Looking through her face reflection on the dusk windows, she swore the flight patterns in the mist above the emptying quay looked like Acropolis misting drones. The drones at work, all the way up here? Strange.

She sighed. On the way to another social function of the city’s industrialist elite. Three years of Directorship at the head of the M&G cong. had been eye opening. She understood how the city worked now. Her network of informers listed the very cream of the social scene.

So, when something appeared on the social calendar that she didn’t know about; well, this was cause for attention. Why were the Acropolis drones working above the city tonight? This blanket of mist that had soured tourist ambitions for the afternoon, why? She would have to pull some strings, find some answers.

She disembarked from the Levitating car, lowering itself down for her as she swept out of the seat, nodding at the driver.

Her concern was growing. The Dean so rarely bothered with social affairs. This party had been branded as a celebration of the success of all the graduates of the university, but it was entirely without precedent. Besides the graduation and Gala, and industry specific conventions - the academy generally was left out of the social calendar.

The rarity of this type of affair had turned it into a can’t miss event - one just had to be seen here tonight, or their social stock would take a hit. And this concerned Eustace. The dean was gathering all of the elite, the mark recipients, industrialists and magnates, and their entourages in one place tonight. What did she have in mind?

Since her elevation to the directorship, Eustace had been in lock-step with the Dean. Interests had been aligned. So why had this affair been as much a surprise to her as anything else? Her network had provided no noise, other than the usual chatter.

Eustace was as nervous tonight as when she had first confronted the dean with her elaborate learnings and almost-truths to push her way into relevance. She told herself she shouldn’t be, this was just the Dean enjoying the trappings of her position. But it didn’t feel right.

As she was thinking through this, looking over the balcony at the now mist-free farms of Rimm beneath the waterfalls below, she received a notification through her lens. She waved away one of the little camera drones that was rendering her and the scene live in better-than-real life quality for the fanatical viewers of New Money in Old…

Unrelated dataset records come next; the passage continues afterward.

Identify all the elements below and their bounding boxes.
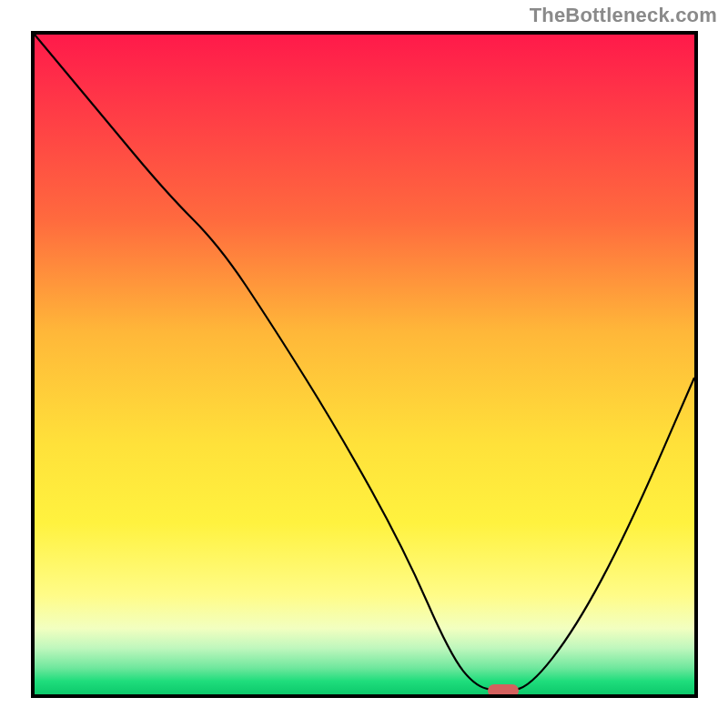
chart-plot-area xyxy=(31,31,698,698)
optimal-marker xyxy=(488,684,519,697)
chart-background-gradient xyxy=(35,35,694,694)
watermark-text: TheBottleneck.com xyxy=(530,4,717,27)
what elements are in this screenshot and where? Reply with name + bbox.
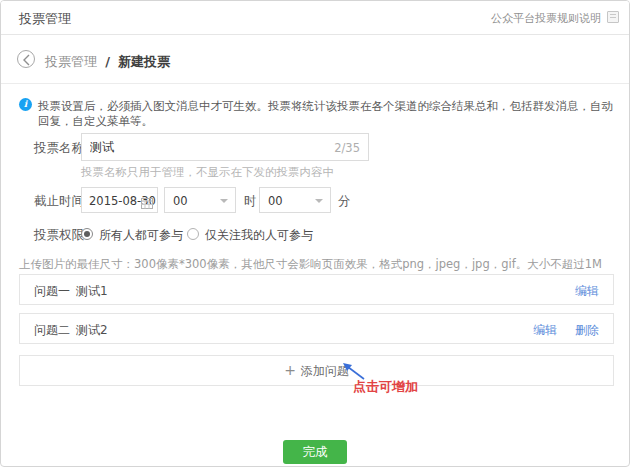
minute-select[interactable]: 00	[259, 187, 331, 213]
hour-unit-label: 时	[244, 193, 257, 210]
question-title: 测试1	[76, 283, 108, 300]
question-row-1: 问题一 测试1 编辑	[19, 274, 614, 305]
annotation-text: 点击可增加	[353, 378, 418, 396]
platform-rules-link[interactable]: 公众平台投票规则说明	[491, 11, 601, 26]
page-title: 投票管理	[19, 10, 71, 28]
vote-name-field: 2/35	[81, 133, 369, 161]
vote-name-input[interactable]	[82, 134, 320, 160]
top-bar: 投票管理 公众平台投票规则说明	[1, 1, 629, 35]
radio-followers-only-label[interactable]: 仅关注我的人可参与	[205, 227, 313, 244]
notice-text: 投票设置后，必须插入图文消息中才可生效。投票将统计该投票在各个渠道的综合结果总和…	[38, 99, 620, 129]
minute-unit-label: 分	[338, 193, 351, 210]
breadcrumb-parent[interactable]: 投票管理	[45, 54, 97, 69]
vote-manage-page: 投票管理 公众平台投票规则说明 投票管理 / 新建投票 i 投票设置后，必须插入…	[0, 0, 630, 467]
radio-everyone[interactable]	[81, 228, 93, 240]
breadcrumb-current: 新建投票	[118, 54, 170, 69]
delete-question-link[interactable]: 删除	[575, 323, 599, 337]
chevron-down-icon	[315, 199, 323, 203]
edit-question-link[interactable]: 编辑	[575, 284, 599, 298]
breadcrumb: 投票管理 / 新建投票	[45, 53, 170, 71]
vote-name-label: 投票名称	[34, 140, 84, 157]
upload-size-tip: 上传图片的最佳尺寸：300像素*300像素，其他尺寸会影响页面效果，格式png，…	[19, 257, 602, 272]
edit-question-link[interactable]: 编辑	[533, 323, 557, 337]
header-divider	[1, 83, 629, 84]
minute-value: 00	[268, 194, 283, 208]
back-button[interactable]	[17, 50, 35, 68]
submit-button[interactable]: 完成	[283, 440, 347, 464]
hour-select[interactable]: 00	[164, 187, 236, 213]
deadline-label: 截止时间	[34, 193, 84, 210]
info-icon: i	[19, 98, 32, 111]
char-counter: 2/35	[334, 141, 360, 155]
document-icon[interactable]	[607, 11, 619, 23]
breadcrumb-separator: /	[105, 54, 110, 69]
hour-value: 00	[173, 194, 188, 208]
permission-label: 投票权限	[34, 227, 84, 244]
question-actions: 编辑 删除	[519, 322, 599, 339]
question-row-2: 问题二 测试2 编辑 删除	[19, 313, 614, 344]
chevron-down-icon	[220, 199, 228, 203]
question-title: 测试2	[76, 322, 108, 339]
calendar-icon	[141, 194, 153, 213]
question-actions: 编辑	[561, 283, 599, 300]
question-index: 问题二	[34, 322, 70, 339]
radio-everyone-label[interactable]: 所有人都可参与	[99, 227, 183, 244]
question-index: 问题一	[34, 283, 70, 300]
date-picker[interactable]: 2015-08-30	[81, 187, 158, 213]
chevron-left-icon	[18, 54, 34, 66]
radio-followers-only[interactable]	[187, 228, 199, 240]
vote-name-hint: 投票名称只用于管理，不显示在下发的投票内容中	[81, 165, 334, 180]
plus-icon: +	[284, 362, 296, 378]
add-question-button[interactable]: +添加问题	[19, 355, 614, 386]
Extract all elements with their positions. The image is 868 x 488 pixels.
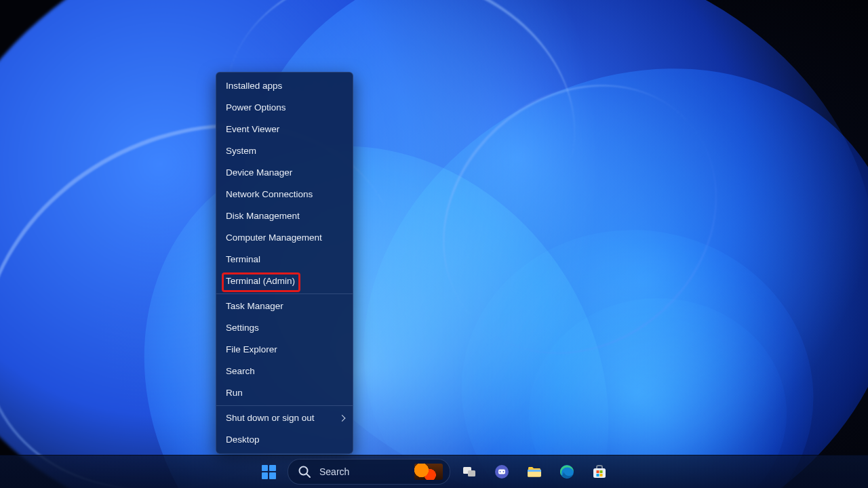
menu-item-label: Computer Management xyxy=(226,232,322,243)
menu-item-label: Search xyxy=(226,366,255,376)
taskbar-center-group: Search xyxy=(255,458,613,485)
menu-item-label: Task Manager xyxy=(226,301,283,311)
menu-item-device-manager[interactable]: Device Manager xyxy=(216,162,353,184)
chevron-right-icon xyxy=(339,415,346,422)
menu-item-disk-management[interactable]: Disk Management xyxy=(216,205,353,227)
edge-icon xyxy=(559,464,575,480)
menu-item-shut-down-or-sign-out[interactable]: Shut down or sign out xyxy=(216,407,353,429)
menu-item-event-viewer[interactable]: Event Viewer xyxy=(216,119,353,140)
menu-item-label: Event Viewer xyxy=(226,124,279,134)
task-view-button[interactable] xyxy=(456,458,483,485)
menu-item-installed-apps[interactable]: Installed apps xyxy=(216,75,353,97)
menu-item-label: Network Connections xyxy=(226,189,313,199)
svg-rect-11 xyxy=(593,468,606,478)
menu-item-label: Settings xyxy=(226,323,259,333)
start-button[interactable] xyxy=(255,458,282,485)
menu-item-label: Shut down or sign out xyxy=(226,413,315,423)
svg-rect-12 xyxy=(597,470,599,473)
menu-item-search[interactable]: Search xyxy=(216,361,353,382)
windows-logo-icon xyxy=(262,465,276,479)
chat-button[interactable] xyxy=(488,458,515,485)
menu-item-label: System xyxy=(226,146,256,156)
file-explorer-button[interactable] xyxy=(521,458,548,485)
menu-item-terminal-admin[interactable]: Terminal (Admin) xyxy=(216,270,353,292)
menu-item-label: Terminal xyxy=(226,254,260,264)
svg-point-7 xyxy=(503,471,505,472)
menu-item-settings[interactable]: Settings xyxy=(216,317,353,339)
menu-item-label: Power Options xyxy=(226,102,286,113)
menu-item-computer-management[interactable]: Computer Management xyxy=(216,227,353,249)
menu-item-power-options[interactable]: Power Options xyxy=(216,97,353,119)
menu-item-label: Device Manager xyxy=(226,167,292,178)
svg-line-1 xyxy=(307,474,310,477)
menu-item-label: Disk Management xyxy=(226,211,300,221)
chat-icon xyxy=(494,464,510,480)
menu-item-label: Desktop xyxy=(226,434,260,445)
menu-separator xyxy=(216,405,353,406)
folder-icon xyxy=(526,464,542,480)
svg-rect-9 xyxy=(528,470,541,472)
task-view-icon xyxy=(461,464,477,480)
winx-context-menu[interactable]: Installed appsPower OptionsEvent ViewerS… xyxy=(216,72,353,454)
svg-rect-3 xyxy=(468,470,475,476)
svg-point-6 xyxy=(500,471,501,472)
desktop-wallpaper xyxy=(0,0,868,488)
menu-item-desktop[interactable]: Desktop xyxy=(216,429,353,451)
taskbar: Search xyxy=(0,455,868,488)
search-news-thumbnail xyxy=(414,464,443,480)
svg-rect-15 xyxy=(600,474,603,476)
menu-item-task-manager[interactable]: Task Manager xyxy=(216,296,353,317)
svg-rect-13 xyxy=(600,470,603,473)
search-placeholder-text: Search xyxy=(319,466,408,477)
menu-item-label: File Explorer xyxy=(226,344,277,354)
menu-item-run[interactable]: Run xyxy=(216,382,353,404)
taskbar-search-box[interactable]: Search xyxy=(288,459,450,485)
svg-rect-14 xyxy=(597,474,599,476)
menu-item-system[interactable]: System xyxy=(216,140,353,162)
search-icon xyxy=(296,464,313,480)
store-icon xyxy=(591,464,608,480)
menu-separator xyxy=(216,293,353,294)
microsoft-store-button[interactable] xyxy=(586,458,613,485)
menu-item-file-explorer[interactable]: File Explorer xyxy=(216,339,353,361)
menu-item-terminal[interactable]: Terminal xyxy=(216,249,353,270)
menu-item-label: Terminal (Admin) xyxy=(226,276,295,286)
edge-button[interactable] xyxy=(553,458,580,485)
menu-item-label: Run xyxy=(226,388,243,398)
menu-item-label: Installed apps xyxy=(226,81,282,91)
menu-item-network-connections[interactable]: Network Connections xyxy=(216,184,353,205)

It was a message. Chills ran down her spine as she began to read.

The ascendancy approaches. The Great Endeavor is complete. We have atoned for the past, and now we look to the future.

Theatrical, cryptic, imbued with meaning as always, the Alovians.

Eustace knew what this meant. Nothing more than the end of their social order.

And so did the Dean apparently, who approached Eustace now with a look of slight unhinge, having waved away her usual immaculate assistants and hangers-on.

“Here we find ourselves, at the edge of our world”, said the Dean over the booming music, with a gravity unbefitting of the delicate cocktail snack she was carrying. The Dean had dressed tonight in severity bordering on funeral chique. Who’s funeral, Eustace wondered privately.

Eustace thought she felt a slight shudder beneath her foot. The dean had turned away from her at the balcony, and back toward the city. She was looking at the sky, where the top of the main waterfall might be, with a glazed expression. Eustace followed the dean’s gaze. Did Eustace see a light tracking towards the sky?

“Ah” said the dean, with resigned composure. Then, she turned back to Eustace. “I imagine you got the message?”

“Yes” said Eustace, not encouraged by the Dean’s tone.

“Our relationship with the Alovians has evolved. I’d like to think on it. Continue the monitoring, as usual. Of course, deliveries will be suspended.”

And then she spun and melted into the crowd, leaving Eustace feeling like a lord of castle of sand. With the tide coming in. And said tide was full of sharks.

And not these self-styled sharks that meandered between the cocktails either, she thought, as she looked upon the innocuous revellers sidling up to one another in the grand game of ambition, each attempting with bravado and theatre to forget that perhaps they might in fact, be a minnow, if not meagre grains of sand upon the ocean floor.